In the records below, find the line that contains "εσωτερικού χώρου" and the line that contains "μαγνήτες στις πόρτες για σταθερό κλείσιμο.". Set down exactly those lines and every line between them, and nothing more.

*** Records supplied ***

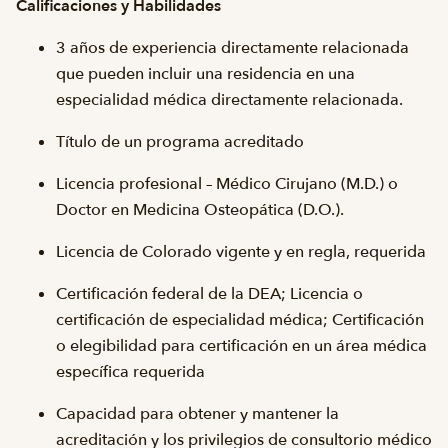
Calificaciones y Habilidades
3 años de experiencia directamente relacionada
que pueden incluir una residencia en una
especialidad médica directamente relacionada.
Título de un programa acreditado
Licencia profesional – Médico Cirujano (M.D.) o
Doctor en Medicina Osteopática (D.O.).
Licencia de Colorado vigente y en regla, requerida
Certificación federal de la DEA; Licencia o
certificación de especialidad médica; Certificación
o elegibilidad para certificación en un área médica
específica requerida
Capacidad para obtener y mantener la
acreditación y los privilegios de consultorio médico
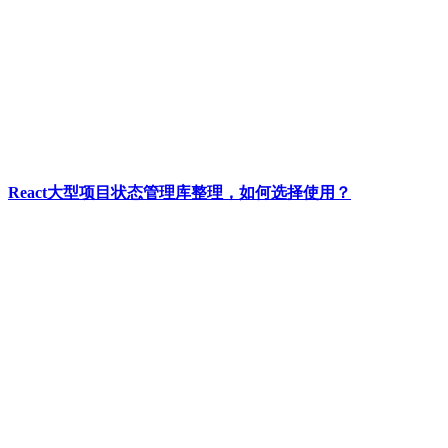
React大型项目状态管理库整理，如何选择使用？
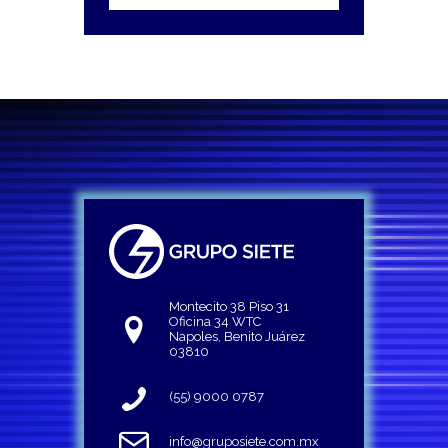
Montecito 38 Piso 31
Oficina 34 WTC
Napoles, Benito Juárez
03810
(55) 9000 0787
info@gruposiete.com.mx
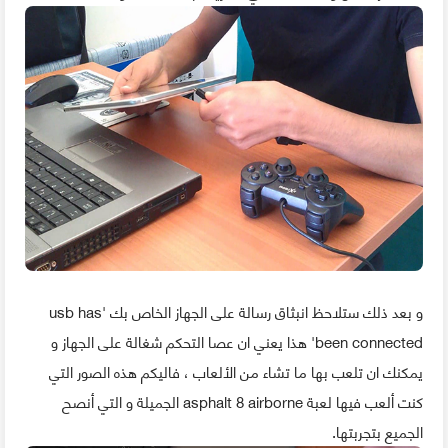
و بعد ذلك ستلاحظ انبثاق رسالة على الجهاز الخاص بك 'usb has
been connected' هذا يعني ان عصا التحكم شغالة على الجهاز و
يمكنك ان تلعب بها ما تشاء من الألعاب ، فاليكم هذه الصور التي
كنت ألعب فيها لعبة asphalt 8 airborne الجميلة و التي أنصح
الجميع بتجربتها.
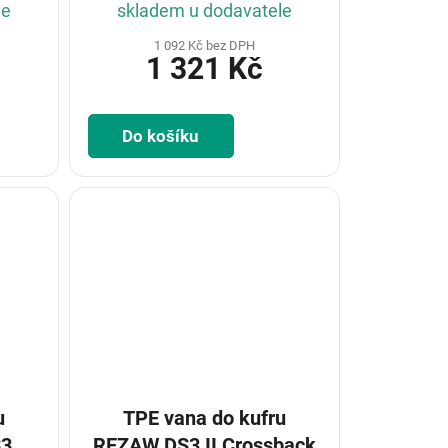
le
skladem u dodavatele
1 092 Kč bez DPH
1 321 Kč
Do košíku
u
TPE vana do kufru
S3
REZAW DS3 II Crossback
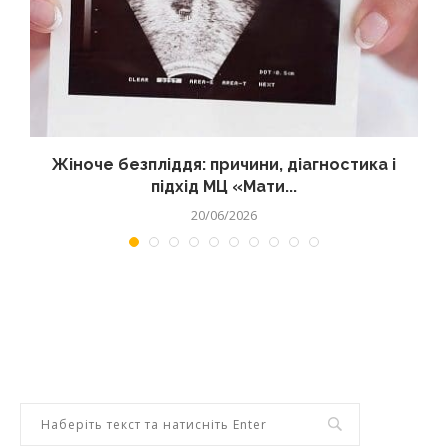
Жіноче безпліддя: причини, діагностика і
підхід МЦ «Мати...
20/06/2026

***
*** Records supplied ***

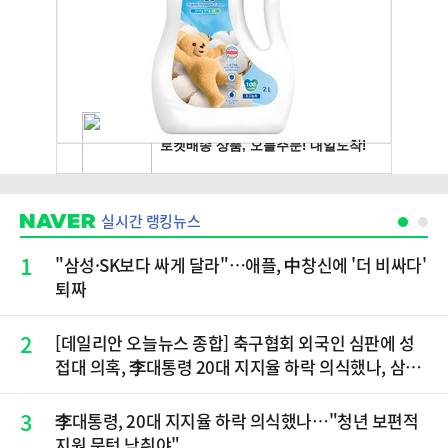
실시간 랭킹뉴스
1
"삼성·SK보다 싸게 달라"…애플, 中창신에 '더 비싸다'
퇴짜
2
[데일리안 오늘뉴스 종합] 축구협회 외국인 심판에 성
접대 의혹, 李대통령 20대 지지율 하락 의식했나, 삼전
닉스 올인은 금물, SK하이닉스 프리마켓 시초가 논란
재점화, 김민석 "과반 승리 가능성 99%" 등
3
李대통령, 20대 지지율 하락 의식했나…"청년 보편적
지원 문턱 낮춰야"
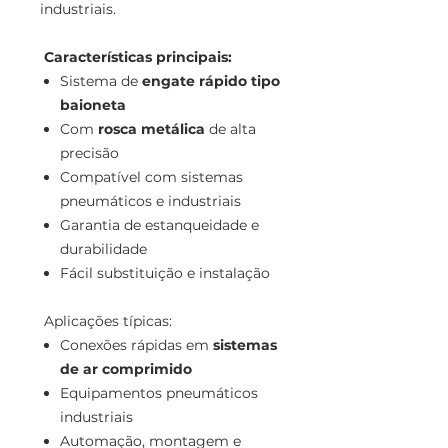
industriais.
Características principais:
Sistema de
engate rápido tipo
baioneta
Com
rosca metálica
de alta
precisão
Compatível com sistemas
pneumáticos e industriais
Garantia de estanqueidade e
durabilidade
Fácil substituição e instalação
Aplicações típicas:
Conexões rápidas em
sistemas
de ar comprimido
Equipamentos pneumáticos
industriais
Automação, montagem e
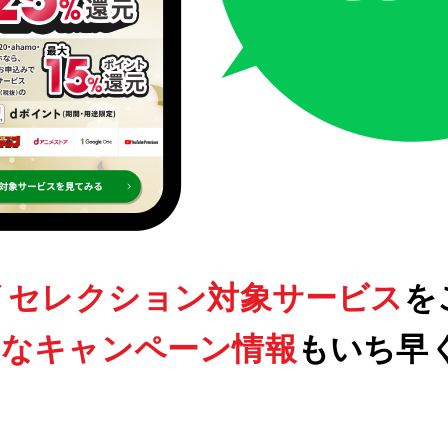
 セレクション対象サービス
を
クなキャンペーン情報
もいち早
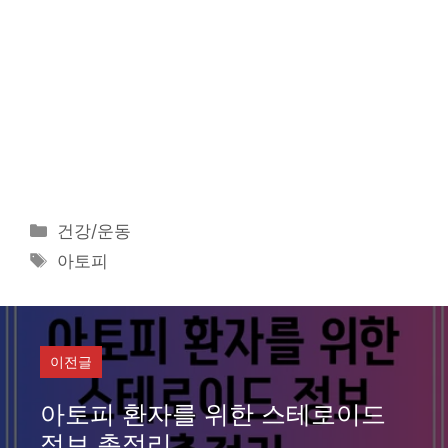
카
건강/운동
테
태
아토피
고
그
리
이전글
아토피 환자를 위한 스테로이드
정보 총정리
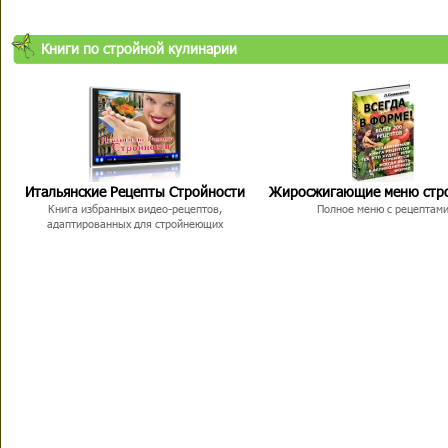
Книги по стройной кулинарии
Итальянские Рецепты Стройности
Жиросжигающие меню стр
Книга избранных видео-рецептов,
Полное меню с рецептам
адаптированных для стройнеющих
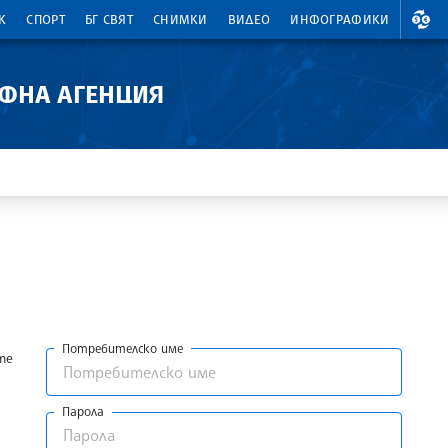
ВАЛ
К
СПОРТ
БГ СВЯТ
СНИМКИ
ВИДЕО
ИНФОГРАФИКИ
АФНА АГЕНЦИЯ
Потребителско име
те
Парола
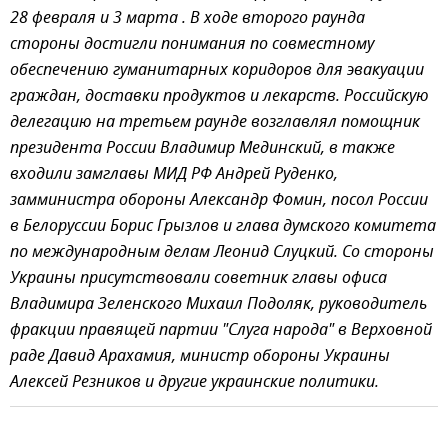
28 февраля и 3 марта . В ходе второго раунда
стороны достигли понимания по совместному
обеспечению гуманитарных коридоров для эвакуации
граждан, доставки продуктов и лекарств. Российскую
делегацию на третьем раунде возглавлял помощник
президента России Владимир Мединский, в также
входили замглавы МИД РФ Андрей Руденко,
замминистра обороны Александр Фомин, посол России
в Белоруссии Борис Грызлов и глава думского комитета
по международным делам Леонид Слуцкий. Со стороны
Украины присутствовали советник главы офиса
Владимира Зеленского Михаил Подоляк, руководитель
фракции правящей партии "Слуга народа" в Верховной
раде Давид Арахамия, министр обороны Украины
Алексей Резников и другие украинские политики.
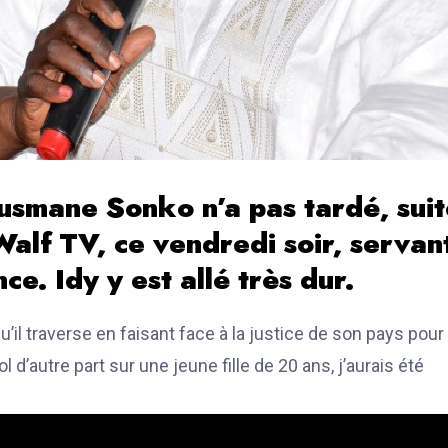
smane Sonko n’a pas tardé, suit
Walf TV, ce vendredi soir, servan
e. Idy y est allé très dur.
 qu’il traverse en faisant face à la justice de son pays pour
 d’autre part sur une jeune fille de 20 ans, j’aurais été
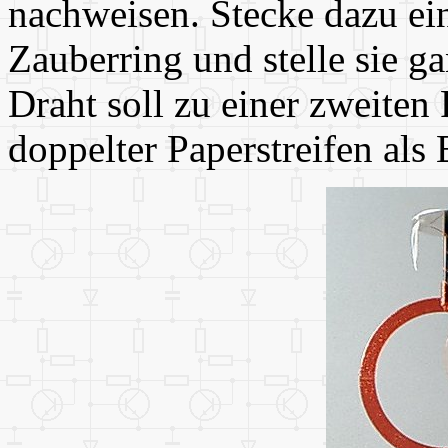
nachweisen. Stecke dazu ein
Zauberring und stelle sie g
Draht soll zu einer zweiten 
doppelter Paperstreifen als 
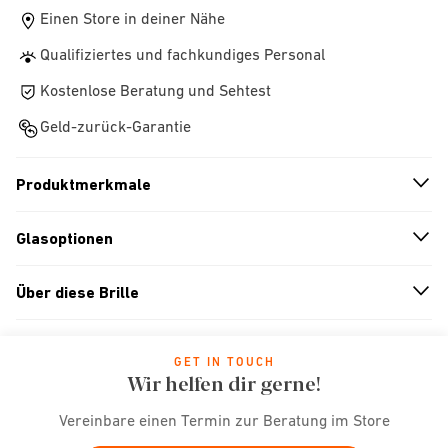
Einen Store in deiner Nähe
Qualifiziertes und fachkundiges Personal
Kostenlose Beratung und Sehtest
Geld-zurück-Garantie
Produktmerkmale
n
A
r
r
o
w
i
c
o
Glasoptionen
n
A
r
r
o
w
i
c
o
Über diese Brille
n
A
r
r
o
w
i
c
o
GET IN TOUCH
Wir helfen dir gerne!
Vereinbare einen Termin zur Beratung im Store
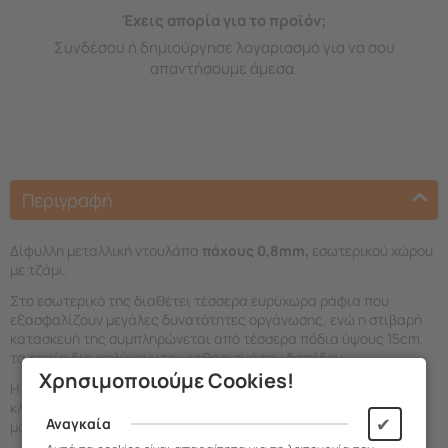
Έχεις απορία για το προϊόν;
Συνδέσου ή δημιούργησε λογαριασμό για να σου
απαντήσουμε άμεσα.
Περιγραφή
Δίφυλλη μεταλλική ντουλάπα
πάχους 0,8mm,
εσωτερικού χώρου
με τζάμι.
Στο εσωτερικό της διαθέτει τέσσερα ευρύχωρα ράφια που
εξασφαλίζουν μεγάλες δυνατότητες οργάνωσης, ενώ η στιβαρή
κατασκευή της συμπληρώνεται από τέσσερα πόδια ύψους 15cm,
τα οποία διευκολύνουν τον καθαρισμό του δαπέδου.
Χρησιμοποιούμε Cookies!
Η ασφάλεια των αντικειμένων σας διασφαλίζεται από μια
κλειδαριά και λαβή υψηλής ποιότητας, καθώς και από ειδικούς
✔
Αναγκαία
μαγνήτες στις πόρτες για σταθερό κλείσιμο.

***

#### Answer section:
εσωτερικού χώρου
με τζάμι.
Στο εσωτερικό της διαθέτει τέσσερα ευρύχωρα ράφια που
εξασφαλίζουν μεγάλες δυνατότητες οργάνωσης, ενώ η στιβαρή
κατασκευή της συμπληρώνεται από τέσσερα πόδια ύψους 15cm,
τα οποία διευκολύνουν τον καθαρισμό του δαπέδου.
Χρησιμοποιούμε Cookies!
Η ασφάλεια των αντικειμένων σας διασφαλίζεται από μια
κλειδαριά και λαβή υψηλής ποιότητας, καθώς και από ειδικούς
✔
Αναγκαία
μαγνήτες στις πόρτες για σταθερό κλείσιμο.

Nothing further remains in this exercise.